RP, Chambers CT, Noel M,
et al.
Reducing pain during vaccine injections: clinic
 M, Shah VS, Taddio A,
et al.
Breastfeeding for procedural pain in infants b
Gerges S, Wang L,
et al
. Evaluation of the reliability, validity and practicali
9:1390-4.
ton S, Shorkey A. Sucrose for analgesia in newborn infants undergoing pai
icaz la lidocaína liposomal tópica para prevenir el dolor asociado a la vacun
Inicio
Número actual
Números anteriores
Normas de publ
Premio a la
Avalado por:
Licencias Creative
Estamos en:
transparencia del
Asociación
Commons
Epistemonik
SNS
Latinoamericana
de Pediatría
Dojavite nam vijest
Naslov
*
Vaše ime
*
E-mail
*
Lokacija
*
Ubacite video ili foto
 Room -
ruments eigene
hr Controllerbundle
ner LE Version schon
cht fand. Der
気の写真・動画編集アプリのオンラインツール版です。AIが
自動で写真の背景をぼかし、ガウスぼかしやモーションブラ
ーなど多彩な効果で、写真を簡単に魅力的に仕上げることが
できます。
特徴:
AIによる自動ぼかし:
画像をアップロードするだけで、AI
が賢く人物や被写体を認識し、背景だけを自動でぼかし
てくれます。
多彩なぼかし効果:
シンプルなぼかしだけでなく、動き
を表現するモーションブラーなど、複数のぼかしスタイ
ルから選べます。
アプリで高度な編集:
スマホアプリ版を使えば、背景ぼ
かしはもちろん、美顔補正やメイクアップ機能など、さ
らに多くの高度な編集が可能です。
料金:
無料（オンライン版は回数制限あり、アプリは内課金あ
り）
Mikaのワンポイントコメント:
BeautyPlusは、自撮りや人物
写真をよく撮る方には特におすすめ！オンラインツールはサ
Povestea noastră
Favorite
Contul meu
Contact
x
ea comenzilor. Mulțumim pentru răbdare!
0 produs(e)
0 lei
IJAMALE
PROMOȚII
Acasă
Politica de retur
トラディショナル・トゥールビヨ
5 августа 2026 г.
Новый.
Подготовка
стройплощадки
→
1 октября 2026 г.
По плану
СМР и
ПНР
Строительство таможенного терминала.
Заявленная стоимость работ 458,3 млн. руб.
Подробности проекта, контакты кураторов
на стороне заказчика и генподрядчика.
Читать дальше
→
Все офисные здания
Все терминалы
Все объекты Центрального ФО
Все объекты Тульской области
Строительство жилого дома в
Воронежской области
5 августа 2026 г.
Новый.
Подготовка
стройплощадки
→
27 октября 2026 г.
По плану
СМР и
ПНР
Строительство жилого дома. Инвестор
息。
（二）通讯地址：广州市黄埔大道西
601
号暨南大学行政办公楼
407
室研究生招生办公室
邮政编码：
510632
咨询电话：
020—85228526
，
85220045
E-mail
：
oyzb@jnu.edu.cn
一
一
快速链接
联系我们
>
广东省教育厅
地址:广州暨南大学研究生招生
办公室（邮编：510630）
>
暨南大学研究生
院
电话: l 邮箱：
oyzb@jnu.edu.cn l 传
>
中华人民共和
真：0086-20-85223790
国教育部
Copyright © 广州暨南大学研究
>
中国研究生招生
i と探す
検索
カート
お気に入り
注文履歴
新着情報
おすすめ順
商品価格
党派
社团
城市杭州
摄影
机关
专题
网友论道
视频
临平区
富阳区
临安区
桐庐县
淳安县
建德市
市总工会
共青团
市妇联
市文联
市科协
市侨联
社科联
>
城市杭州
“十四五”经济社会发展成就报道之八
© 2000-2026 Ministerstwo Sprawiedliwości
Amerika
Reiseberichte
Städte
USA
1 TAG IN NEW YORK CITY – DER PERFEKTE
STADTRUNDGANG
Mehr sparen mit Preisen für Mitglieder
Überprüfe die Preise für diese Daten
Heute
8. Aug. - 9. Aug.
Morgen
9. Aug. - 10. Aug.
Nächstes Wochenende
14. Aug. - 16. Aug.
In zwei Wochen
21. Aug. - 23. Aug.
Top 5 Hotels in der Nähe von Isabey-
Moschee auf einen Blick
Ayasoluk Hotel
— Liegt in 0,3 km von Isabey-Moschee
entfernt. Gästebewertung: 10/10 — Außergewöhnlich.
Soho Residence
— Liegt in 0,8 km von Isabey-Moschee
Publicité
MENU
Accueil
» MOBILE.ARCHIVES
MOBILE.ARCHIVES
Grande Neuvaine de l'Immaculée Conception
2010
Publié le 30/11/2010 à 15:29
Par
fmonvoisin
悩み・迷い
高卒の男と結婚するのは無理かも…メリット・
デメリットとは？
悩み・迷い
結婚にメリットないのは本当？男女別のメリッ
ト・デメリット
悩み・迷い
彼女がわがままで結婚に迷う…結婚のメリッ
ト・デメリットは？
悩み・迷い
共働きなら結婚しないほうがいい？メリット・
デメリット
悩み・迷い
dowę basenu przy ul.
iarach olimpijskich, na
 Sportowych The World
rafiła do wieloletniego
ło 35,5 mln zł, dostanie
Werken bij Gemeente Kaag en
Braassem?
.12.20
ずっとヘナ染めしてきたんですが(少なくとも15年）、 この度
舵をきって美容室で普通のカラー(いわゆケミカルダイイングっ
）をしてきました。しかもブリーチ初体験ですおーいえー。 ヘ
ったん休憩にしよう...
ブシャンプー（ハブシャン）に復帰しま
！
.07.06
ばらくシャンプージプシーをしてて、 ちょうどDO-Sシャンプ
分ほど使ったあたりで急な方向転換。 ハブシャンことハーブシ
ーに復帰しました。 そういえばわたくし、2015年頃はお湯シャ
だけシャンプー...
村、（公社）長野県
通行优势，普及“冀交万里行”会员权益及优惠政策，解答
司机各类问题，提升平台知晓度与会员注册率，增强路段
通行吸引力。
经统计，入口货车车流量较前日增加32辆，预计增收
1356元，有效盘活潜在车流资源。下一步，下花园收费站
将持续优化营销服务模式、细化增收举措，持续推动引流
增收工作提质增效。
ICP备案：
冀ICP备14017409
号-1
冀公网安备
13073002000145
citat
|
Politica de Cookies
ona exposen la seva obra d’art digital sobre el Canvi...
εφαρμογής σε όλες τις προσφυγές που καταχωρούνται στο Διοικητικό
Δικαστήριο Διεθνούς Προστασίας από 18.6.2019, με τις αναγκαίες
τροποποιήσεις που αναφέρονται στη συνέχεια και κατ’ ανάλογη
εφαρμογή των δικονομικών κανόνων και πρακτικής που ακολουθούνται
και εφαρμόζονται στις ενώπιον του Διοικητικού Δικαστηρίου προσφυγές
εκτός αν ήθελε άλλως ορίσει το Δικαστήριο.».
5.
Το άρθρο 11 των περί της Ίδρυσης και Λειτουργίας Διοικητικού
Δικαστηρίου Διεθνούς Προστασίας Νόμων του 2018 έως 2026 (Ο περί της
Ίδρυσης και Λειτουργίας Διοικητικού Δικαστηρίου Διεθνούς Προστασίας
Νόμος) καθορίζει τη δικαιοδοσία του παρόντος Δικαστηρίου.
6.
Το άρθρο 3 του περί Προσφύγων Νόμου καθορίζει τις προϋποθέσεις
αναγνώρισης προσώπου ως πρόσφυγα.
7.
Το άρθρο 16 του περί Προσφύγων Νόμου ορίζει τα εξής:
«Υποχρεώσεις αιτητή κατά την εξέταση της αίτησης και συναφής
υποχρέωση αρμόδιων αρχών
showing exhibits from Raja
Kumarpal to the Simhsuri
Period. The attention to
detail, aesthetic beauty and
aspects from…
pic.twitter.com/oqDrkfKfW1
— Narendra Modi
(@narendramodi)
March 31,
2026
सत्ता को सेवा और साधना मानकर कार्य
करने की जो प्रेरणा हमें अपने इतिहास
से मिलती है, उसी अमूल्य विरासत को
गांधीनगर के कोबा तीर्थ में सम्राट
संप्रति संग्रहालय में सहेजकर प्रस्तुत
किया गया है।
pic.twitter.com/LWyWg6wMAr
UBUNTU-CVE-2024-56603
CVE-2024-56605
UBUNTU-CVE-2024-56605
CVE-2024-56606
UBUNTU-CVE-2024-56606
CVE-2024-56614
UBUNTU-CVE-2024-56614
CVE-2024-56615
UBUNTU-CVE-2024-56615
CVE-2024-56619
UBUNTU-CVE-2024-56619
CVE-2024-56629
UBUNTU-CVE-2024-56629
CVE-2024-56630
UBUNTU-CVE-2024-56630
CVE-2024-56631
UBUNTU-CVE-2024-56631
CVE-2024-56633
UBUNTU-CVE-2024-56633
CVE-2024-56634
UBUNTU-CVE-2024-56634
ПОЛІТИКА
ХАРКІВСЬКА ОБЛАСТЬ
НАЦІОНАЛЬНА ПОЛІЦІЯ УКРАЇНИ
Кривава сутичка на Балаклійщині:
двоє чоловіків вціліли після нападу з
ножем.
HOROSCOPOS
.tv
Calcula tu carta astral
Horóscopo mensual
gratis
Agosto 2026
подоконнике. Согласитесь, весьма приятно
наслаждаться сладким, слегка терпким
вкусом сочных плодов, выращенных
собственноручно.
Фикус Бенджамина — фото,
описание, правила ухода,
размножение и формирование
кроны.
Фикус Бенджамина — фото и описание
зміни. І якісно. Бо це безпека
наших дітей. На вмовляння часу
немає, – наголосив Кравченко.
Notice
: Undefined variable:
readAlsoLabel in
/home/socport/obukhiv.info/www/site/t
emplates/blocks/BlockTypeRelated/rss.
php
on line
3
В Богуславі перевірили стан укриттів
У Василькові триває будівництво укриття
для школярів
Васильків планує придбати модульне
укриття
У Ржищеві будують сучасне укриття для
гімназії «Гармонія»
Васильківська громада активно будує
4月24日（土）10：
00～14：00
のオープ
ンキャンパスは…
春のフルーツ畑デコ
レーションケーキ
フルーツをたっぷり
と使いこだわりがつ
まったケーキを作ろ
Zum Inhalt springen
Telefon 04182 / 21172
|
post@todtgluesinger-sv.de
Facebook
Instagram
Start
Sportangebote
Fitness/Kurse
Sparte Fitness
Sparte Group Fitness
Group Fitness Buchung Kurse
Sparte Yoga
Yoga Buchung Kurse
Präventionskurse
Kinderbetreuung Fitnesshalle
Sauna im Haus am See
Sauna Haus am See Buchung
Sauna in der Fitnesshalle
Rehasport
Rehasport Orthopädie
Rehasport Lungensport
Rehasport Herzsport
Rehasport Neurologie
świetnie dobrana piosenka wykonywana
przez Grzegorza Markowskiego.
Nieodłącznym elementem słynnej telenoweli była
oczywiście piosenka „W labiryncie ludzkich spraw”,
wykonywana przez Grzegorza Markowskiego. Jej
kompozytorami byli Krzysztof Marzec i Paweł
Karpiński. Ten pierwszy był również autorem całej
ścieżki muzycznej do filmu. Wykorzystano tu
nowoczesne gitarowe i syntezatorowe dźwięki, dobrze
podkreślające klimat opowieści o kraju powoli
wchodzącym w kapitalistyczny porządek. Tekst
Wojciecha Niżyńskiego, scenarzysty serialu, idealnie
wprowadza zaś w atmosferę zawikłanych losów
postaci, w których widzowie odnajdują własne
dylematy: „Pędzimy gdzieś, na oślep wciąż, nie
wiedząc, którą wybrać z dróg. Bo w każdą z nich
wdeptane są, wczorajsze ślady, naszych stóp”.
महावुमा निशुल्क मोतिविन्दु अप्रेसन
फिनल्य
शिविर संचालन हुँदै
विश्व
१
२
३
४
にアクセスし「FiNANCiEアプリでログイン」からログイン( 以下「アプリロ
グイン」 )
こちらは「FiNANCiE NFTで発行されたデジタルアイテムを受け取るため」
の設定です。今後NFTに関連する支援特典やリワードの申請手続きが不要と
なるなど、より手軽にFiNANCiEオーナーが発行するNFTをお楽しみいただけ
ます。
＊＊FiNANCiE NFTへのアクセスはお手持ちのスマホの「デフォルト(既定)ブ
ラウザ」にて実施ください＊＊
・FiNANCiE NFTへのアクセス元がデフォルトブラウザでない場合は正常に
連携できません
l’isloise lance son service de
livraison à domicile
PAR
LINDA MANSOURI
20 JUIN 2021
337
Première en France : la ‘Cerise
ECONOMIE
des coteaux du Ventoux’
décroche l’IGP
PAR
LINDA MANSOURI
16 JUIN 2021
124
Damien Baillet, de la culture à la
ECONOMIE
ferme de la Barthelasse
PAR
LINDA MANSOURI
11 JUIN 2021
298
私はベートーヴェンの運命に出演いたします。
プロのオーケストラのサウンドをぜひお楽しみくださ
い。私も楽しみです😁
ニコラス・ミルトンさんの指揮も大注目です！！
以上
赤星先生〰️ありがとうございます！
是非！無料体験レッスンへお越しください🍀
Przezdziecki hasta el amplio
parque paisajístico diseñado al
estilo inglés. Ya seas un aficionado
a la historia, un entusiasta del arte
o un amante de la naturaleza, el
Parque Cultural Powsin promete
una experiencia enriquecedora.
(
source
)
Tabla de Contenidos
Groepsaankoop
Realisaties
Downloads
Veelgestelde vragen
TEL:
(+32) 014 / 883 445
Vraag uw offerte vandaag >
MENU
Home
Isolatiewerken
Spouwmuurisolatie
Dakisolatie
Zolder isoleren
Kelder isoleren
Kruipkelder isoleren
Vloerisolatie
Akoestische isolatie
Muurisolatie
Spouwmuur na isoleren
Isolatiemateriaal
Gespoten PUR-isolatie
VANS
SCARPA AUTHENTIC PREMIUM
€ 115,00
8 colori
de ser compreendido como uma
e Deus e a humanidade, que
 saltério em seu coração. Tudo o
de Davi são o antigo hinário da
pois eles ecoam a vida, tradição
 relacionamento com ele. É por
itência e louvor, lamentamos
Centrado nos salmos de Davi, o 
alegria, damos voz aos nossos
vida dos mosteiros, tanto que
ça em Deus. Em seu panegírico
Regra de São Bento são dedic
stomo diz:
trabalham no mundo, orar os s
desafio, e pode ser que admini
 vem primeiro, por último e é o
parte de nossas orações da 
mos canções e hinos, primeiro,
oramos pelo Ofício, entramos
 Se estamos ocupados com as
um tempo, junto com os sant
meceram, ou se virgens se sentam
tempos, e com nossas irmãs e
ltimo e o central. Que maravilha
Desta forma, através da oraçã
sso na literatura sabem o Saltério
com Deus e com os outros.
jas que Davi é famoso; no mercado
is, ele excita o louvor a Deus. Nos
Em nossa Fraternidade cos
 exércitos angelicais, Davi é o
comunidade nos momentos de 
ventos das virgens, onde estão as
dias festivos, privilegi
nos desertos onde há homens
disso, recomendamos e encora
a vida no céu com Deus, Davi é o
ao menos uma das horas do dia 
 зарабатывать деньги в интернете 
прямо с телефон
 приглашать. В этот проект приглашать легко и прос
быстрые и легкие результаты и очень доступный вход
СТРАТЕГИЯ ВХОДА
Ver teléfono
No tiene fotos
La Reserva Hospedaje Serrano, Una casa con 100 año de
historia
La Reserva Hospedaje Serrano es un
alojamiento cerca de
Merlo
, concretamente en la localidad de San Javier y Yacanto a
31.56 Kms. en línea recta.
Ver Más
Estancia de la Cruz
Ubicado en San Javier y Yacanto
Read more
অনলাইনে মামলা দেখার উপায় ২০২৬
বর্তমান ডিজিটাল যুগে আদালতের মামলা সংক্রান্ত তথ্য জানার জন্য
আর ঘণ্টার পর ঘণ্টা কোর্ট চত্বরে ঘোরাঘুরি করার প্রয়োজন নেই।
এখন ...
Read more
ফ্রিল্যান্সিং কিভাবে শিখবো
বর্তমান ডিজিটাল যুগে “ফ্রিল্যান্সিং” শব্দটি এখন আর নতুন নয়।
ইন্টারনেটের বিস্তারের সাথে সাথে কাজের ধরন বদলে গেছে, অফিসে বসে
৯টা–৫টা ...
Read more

### WORK TO COMPLETE
Return every line from the entries that holds the string "προσφυγές".

### RESULT OF THE EXERCISE
εφαρμογής σε όλες τις προσφυγές που καταχωρούνται στο Διοικητικό
και εφαρμόζονται στις ενώπιον του Διοικητικού Δικαστηρίου προσφυγές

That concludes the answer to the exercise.